[Data records]
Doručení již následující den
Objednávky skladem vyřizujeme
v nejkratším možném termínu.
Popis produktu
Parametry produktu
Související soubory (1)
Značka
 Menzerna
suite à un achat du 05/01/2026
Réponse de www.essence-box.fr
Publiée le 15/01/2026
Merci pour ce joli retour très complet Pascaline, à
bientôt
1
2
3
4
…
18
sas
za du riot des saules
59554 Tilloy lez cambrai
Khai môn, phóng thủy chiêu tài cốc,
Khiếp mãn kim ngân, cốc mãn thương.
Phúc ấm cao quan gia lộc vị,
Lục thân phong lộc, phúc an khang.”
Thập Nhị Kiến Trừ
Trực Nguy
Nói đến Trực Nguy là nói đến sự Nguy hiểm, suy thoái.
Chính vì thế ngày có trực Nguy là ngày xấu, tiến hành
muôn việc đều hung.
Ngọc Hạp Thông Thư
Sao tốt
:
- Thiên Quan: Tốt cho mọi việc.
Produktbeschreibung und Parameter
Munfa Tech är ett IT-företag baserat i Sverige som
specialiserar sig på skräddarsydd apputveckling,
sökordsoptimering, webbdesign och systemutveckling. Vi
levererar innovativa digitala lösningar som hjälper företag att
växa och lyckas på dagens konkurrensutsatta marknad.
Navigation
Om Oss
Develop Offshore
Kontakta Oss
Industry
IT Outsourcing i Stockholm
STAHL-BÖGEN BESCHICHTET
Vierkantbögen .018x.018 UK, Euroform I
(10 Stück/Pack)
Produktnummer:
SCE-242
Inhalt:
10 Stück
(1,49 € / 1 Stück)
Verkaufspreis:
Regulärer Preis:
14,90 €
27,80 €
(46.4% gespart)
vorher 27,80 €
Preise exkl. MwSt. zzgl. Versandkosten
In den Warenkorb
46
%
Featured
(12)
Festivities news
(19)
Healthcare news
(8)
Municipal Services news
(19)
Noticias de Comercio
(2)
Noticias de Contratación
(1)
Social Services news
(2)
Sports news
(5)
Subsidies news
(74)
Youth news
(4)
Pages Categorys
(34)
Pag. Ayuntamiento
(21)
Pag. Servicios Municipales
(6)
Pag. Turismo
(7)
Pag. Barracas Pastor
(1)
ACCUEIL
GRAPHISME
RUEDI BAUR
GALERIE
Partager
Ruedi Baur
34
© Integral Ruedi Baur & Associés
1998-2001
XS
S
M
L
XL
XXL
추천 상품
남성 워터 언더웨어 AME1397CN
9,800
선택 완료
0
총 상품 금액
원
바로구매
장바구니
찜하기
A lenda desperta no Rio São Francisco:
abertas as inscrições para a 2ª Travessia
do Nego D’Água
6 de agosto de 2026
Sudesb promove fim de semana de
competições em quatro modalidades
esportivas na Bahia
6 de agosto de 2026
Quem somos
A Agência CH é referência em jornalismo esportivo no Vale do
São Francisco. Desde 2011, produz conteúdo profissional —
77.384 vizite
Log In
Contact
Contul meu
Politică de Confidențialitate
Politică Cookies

- _Exercise_
Beginning at the first line of the records, give again each line exactly as written, ending with the line that contains "STAHL-BÖGEN BESCHICHTET".

- _Your response_
Doručení již následující den
Objednávky skladem vyřizujeme
v nejkratším možném termínu.
Popis produktu
Parametry produktu
Související soubory (1)
Značka
 Menzerna
suite à un achat du 05/01/2026
Réponse de www.essence-box.fr
Publiée le 15/01/2026
Merci pour ce joli retour très complet Pascaline, à
bientôt
1
2
3
4
…
18
sas
za du riot des saules
59554 Tilloy lez cambrai
Khai môn, phóng thủy chiêu tài cốc,
Khiếp mãn kim ngân, cốc mãn thương.
Phúc ấm cao quan gia lộc vị,
Lục thân phong lộc, phúc an khang.”
Thập Nhị Kiến Trừ
Trực Nguy
Nói đến Trực Nguy là nói đến sự Nguy hiểm, suy thoái.
Chính vì thế ngày có trực Nguy là ngày xấu, tiến hành
muôn việc đều hung.
Ngọc Hạp Thông Thư
Sao tốt
:
- Thiên Quan: Tốt cho mọi việc.
Produktbeschreibung und Parameter
Munfa Tech är ett IT-företag baserat i Sverige som
specialiserar sig på skräddarsydd apputveckling,
sökordsoptimering, webbdesign och systemutveckling. Vi
levererar innovativa digitala lösningar som hjälper företag att
växa och lyckas på dagens konkurrensutsatta marknad.
Navigation
Om Oss
Develop Offshore
Kontakta Oss
Industry
IT Outsourcing i Stockholm
STAHL-BÖGEN BESCHICHTET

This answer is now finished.